Select Page

Offbeat – 20 April 2012

In situations where uniformity is an absolute requirement, décor is as much an expression of this uniformity as is the ability to spout the slogans of the day.

Praying hands and doilies are about to get competition. I have been watching, with horror, the wall stickers which are about to start spreading.
There are splotchy shapes and motifs which seem to come off the free clip art sites. There are cliched motivational statements in fonts which pass for classy, as long as you don’t know typography. It’s going to be hard. Lounges will become design danger areas.
I know stuff I don’t like and I know when it is going to sell like hotcakes. Usually the two go together. In my own small world, these stickers are what I consider half-baked.
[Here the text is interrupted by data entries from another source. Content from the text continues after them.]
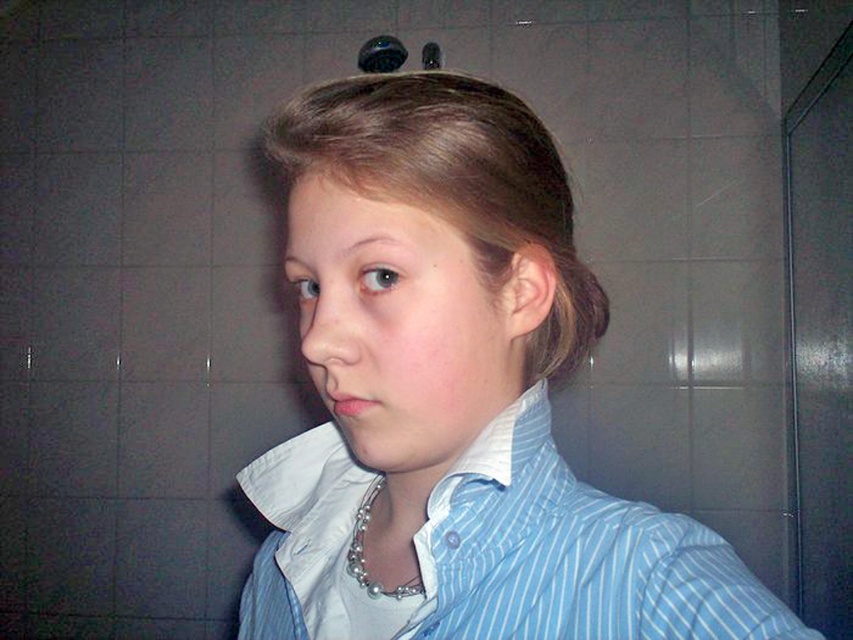 Between point (563, 220) and point (543, 355), which one is positioned in front?

Positioned in front is point (563, 220).

Does blue striped shirt at center have a smaller size compared to slightly shiny brown hair at ear?

Actually, blue striped shirt at center might be larger than slightly shiny brown hair at ear.

Between point (705, 534) and point (595, 305), which one is positioned in front?

Point (705, 534) is in front.

I want to click on blue striped shirt at center, so click(451, 397).

Who is positioned more to the left, blue striped shirt at center or blonde smooth hair at center?

blue striped shirt at center

Between blue striped shirt at center and blonde smooth hair at center, which one is positioned higher?

Positioned higher is blonde smooth hair at center.

Is point (341, 532) closer to camera compared to point (457, 74)?

No, it is behind (457, 74).

The image size is (853, 640). I want to click on blue striped shirt at center, so click(451, 397).

Between blue striped dress shirt at center and silver metallic necklace at center, which one is positioned higher?

silver metallic necklace at center is higher up.

From the picture: Is blue striped dress shirt at center above silver metallic necklace at center?

Incorrect, blue striped dress shirt at center is not positioned above silver metallic necklace at center.

Locate an element on the screen. The height and width of the screenshot is (640, 853). blue striped dress shirt at center is located at coordinates (494, 552). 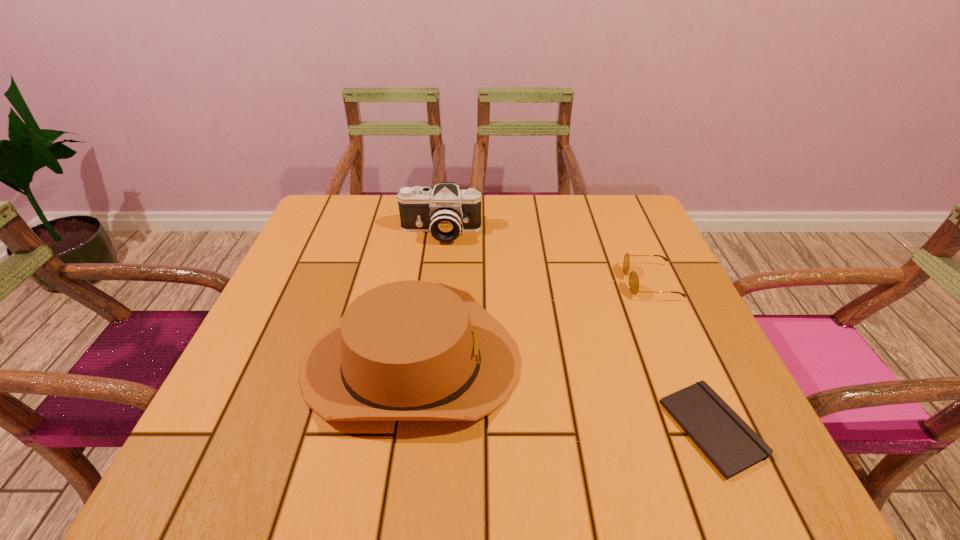 At what (x,y) coordinates should I click in order to perform the action: click on camera. Please return your answer as a coordinate pair (x, y). This screenshot has width=960, height=540. Looking at the image, I should click on (446, 212).

Locate an element on the screen. This screenshot has width=960, height=540. the second tallest object is located at coordinates (411, 350).

You are a GUI agent. You are given a task and a screenshot of the screen. Output one action in this format:
    pyautogui.click(x=<x>, y=<y>)
    Task: Click on the third nearest object
    
    Given the screenshot: What is the action you would take?
    [x=633, y=278]

Identify the location of the third tallest object. This screenshot has width=960, height=540. (633, 278).

The width and height of the screenshot is (960, 540). What are the coordinates of `the shortest object` in the screenshot? It's located at (732, 446).

This screenshot has width=960, height=540. I want to click on vacant space located 0.190m on the right of the camera, so click(x=553, y=232).

Locate an element on the screen. Image resolution: width=960 pixels, height=540 pixels. vacant space located on the front-facing side of the third shortest object is located at coordinates (693, 361).

Locate an element on the screen. This screenshot has height=540, width=960. vacant space located on the lenses of the second farthest object is located at coordinates (516, 282).

Identify the location of vacant area situated on the lenses of the second farthest object. This screenshot has height=540, width=960. tap(478, 282).

Identify the location of vacant point located on the lenses of the second farthest object. (578, 282). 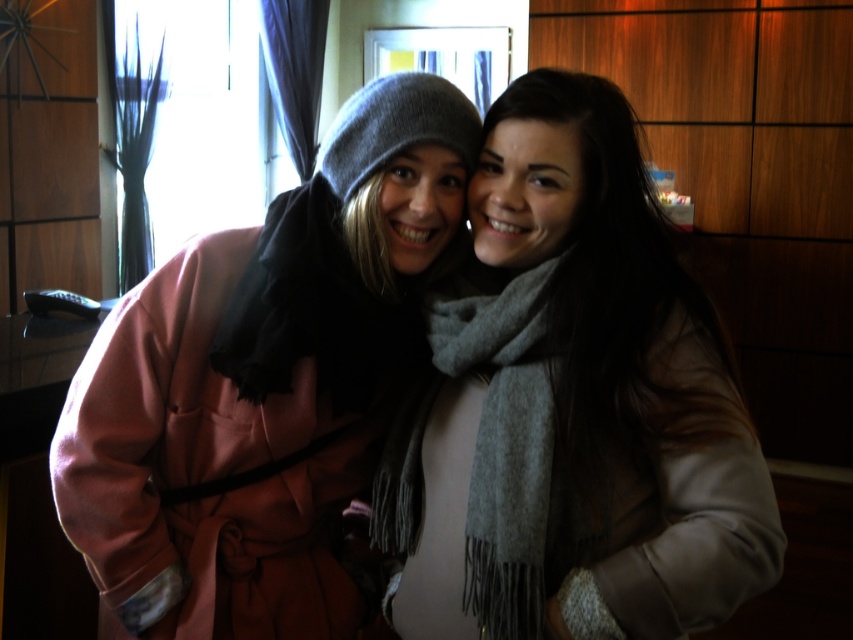 Who is shorter, matte pink coat at left or gray woolen scarf at center?

gray woolen scarf at center is shorter.

Is matte pink coat at left below gray woolen scarf at center?

No.

Where is `matte pink coat at left`? matte pink coat at left is located at coordinates (263, 385).

Consider the image. Does gray wool scarf at center have a lesser width compared to gray woolen scarf at center?

Incorrect, gray wool scarf at center's width is not less than gray woolen scarf at center's.

Is gray wool scarf at center smaller than gray woolen scarf at center?

Incorrect, gray wool scarf at center is not smaller in size than gray woolen scarf at center.

Does point (607, 220) lie behind point (550, 435)?

Yes, point (607, 220) is behind point (550, 435).

I want to click on gray wool scarf at center, so click(x=572, y=406).

Is point (585, 122) closer to camera compared to point (212, 580)?

Yes, it is in front of point (212, 580).

What are the coordinates of `gray wool scarf at center` in the screenshot? It's located at (572, 406).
Unfortunately someone is about to take them out of the oven, start selling them and make a lot of money. Fortunately, if not for the mall and the backyard, I could easily be classified as agoraphobic: there is very little chance of me being invited in and insulting everyone by doing a runner thirty seconds later.
The stuff showed up about three years ago, predictably in London. The first sticker designs showed the sort of combination of edginess and class that makes it instantly ‘wantable’. Unfortunately only the stickers made it this far.
Myself? I’m ‘cottagey’. I like shelves full of old things picked up cheap from beaches and the bottom of dusty old boxes. Everything has a feeling to it and the feel is that it belongs. If not for my desire not to hang out, people who like cosmic blobs on their walls might well be running and screaming from my lounge in an interior decorator’s karmic nightmare.
Décor is important. In order to define yourself, you need to identify yourself, not just with your name, but also with your lifestyle, the visible signs of which are the things with which you surround yourself. If you are able to own décor, or come up with some form of embellishment to the environment in which you regularly find yourself, it means that you are a bit more than an anonymous slave
In other words, décor is a symbol of certain aspects that indicate a civilised society, or a society headed in that direction: permanent shelter, the right to personal identity and some form of economic ability either to buy the stuff or in the form of enough free time to create or make the goodies.
Once the hurdles of economics and basic human rights are crossed, personal identity becomes  important.  
Here’s the interesting thing. In totalitarian countries, the embellishment is normally officially approved and quite uniform: pictures of the main man, resolute soldiers or state approved scenes of happy peasants in abundant fields of whatever food it is the nation lacks. Deviation from the party line is unwelcome, and probably leads to even less appealing décor in a re-education camp or gulag.
Something similar happens in large organisations and governments. A photo of a CEO or the political leader of the day establishes allegiance, or else. In fact, in many governments, replacement of the photo of the leader is a smooth and practised operation.
In situations where uniformity is an absolute requirement, décor is as much an expression of this uniformity as is the ability to spout the slogans of the day.
What does this say about wall stickers with neutral expressions or subject matter which will not cause any remark, other than a nice comment about the size of the wall on which the sticker is applied from friends, or a mutter about North Korea from stray graphic artists?
What I think it will become, as a logical competitor to praying hands, is an expression of a different kind of uniformity, social uniformity. Like the praying hands piece, a bland sticker, not so different from one hundred other stickers, marks the household as ascribing to certain values which are in synch with other like-minded households. Taking it a step further, in the absence of enforced orthodoxy, we seek out the orthodoxy of society.
It’s a sorry state of affairs, and worrying, when safety in orthodoxy is a requirement. Forget the democratic process. What the world needs is low-cost interior decorators.